Bisnis.com, JAKARTA — Kementerian Perencanaan Pembangunan Nasional/Badan Perencanaan Pembangunan Nasional (PPN/Bappenas) mengungkap bahwa ekspor kelapa Indonesia masih kalah dengan Filipina. Padahal, Indonesia memiliki lahan lokasi yang lebih luas dibandingkan Negeri Lumbung Padi.
Deputi Bidang Ekonomi Kementerian PPN/Bappenas Amalia Adininggar Widyasanti mengatakan bahwa kelapa memiliki potensi yang besar. Dia pun menyebut Indonesia merupakan negara produsen kelapa.
“Dulu [Indonesia] pernah menjadi produsen pertama terbesar di dunia untuk kelapa. Tetapi kemudian sekarang kita menjadi kedua terbesar, kalah dari Filipina. Padahal, lokasi Indonesia lebih luas daripada Filipina,” kata Amalia dalam Seminar Nasional bertajuk ‘Urgensi Industrialisasi Untuk Mencapai Pertumbuhan 8%’ di Jakarta, Rabu (16/10/2024).
Bukan hanya itu, Amalia juga menjelaskan bahwa Indonesia merupakan negara yang beriklim tropis yang berada di garis khatulistiwa. Kondisi ini berbeda dengan Filipina.
Berkaca dari sana, dia menilai bahwa semestinya Indonesia lebih potensial dalam mengelola dan mendorong kelapa dibandingkan negara lain.
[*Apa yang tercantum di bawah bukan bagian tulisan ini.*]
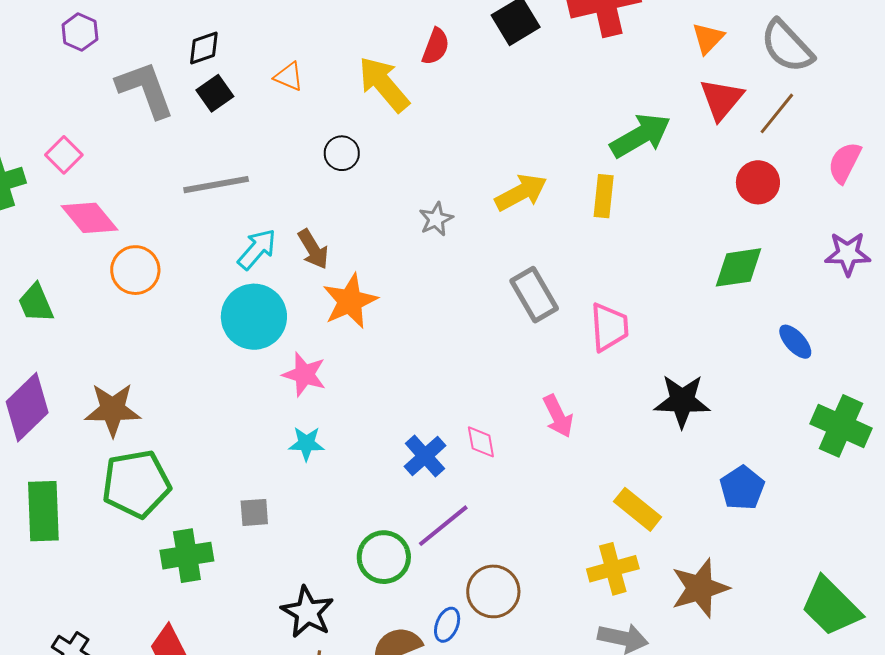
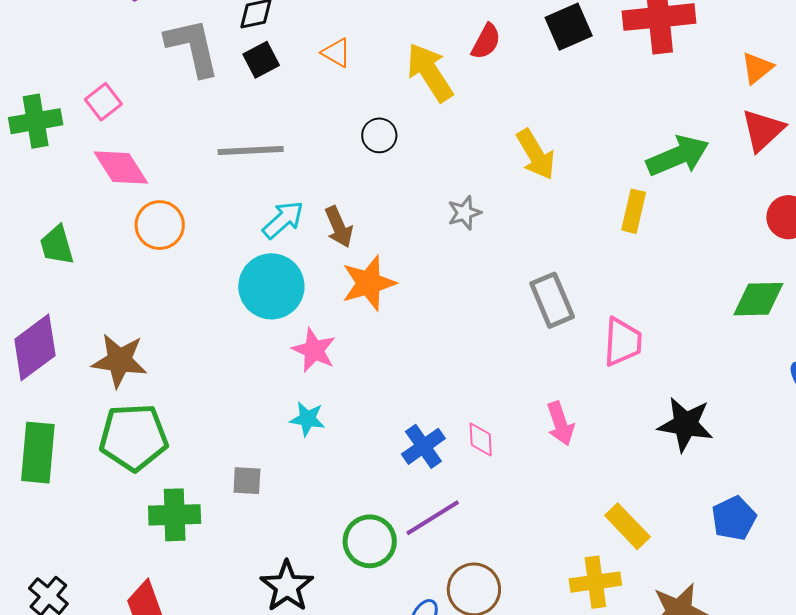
yellow arrow: (521, 192) -> (536, 154), moved, turned 80

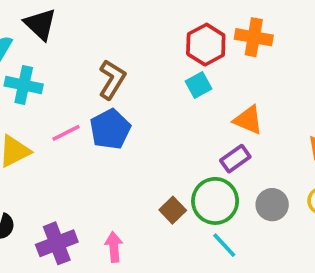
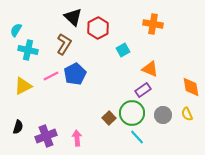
black triangle: (40, 24) -> (73, 17), moved
red hexagon: (206, 45) -> (98, 28), moved
brown L-shape: (112, 79) -> (64, 44), moved

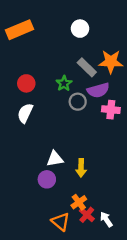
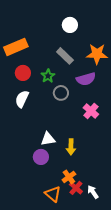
orange rectangle: (19, 30) -> (16, 47), moved
gray rectangle: (87, 67) -> (65, 56), moved
green star: (64, 83) -> (48, 76), moved
gray circle: (78, 102) -> (61, 93), moved
pink cross: (111, 110) -> (91, 111), moved, turned 35

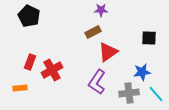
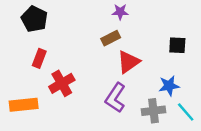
red rectangle: (30, 62) -> (39, 58), moved
orange rectangle: (20, 88) -> (24, 105), size x1.6

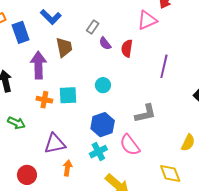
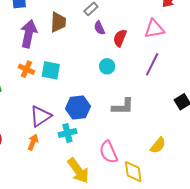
pink triangle: (147, 20) -> (154, 29), moved
cyan circle: (103, 85) -> (107, 66), moved
purple triangle: (55, 144) -> (40, 116), moved, turned -35
pink semicircle: (130, 145) -> (108, 152), moved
“Kelapa ini harus kita dorong, karena 98% kenapa produktivitasnya rendah, karena masih dikelola secara konvensional dan 98% kelapa ini dikelola oleh perkebunan rakyat atau smallholder. Belum ada perkebunan kelapa yang dikelola secara masif,” ungkapnya.
Baca Juga
Terlebih, Amalia menyampaikan bahwa permintaan untuk kelapa sangatlah tinggi dan merupakan ekspor buah-buahan nomor satu. Namun sayangnya, ekspor kelapa yang dilakukan Indonesia hanyalah butiran kelapa, bukan produk nilai tambah yang dikelola.
Pasalnya, Amalia menjelaskan bahwa olahan kelapa juga sangat bermanfaat bagi kesehatan untuk dijadikan lemak trigliserida rantai menengah atau medium chain triglyceride (MCT). Faktanya, ungkap dia, keberadaan MCT ini memiliki harga yang sangat mahal di Eropa.
Sebagai gambaran, MCT menghasilkan energi dua kali lebih besar dibandingkan jumlah energi yang dihasilkan glukosa, sehingga MCT cocok digunakan sebagai formula penurun lemak dan pengurai kalori. Demikian yang dikutip dari Dehealth Supplies, Rabu (16/10/2024).
Berdasarkan pengamatannya, salah satu pabrik di Jerman mengalami kesulitan untuk mencari bahan baku penghasil MCT dna menggantinya dengan sawit. Padahal, sambung dia, kelapa lebih potensial untuk menghasilkan MCT dengan harga yang luar biasa.
“Kenapa enggak kita menghasilkan MCT di sini? Kenapa kita harus ekspor butiran kelapa? Kenapa kita hanya mengekspor nata de coco saja, daripada ekspor butiran kelapa? Nah ini PR-PR kita, itulah salah satu hilirisasi,” tandasnya.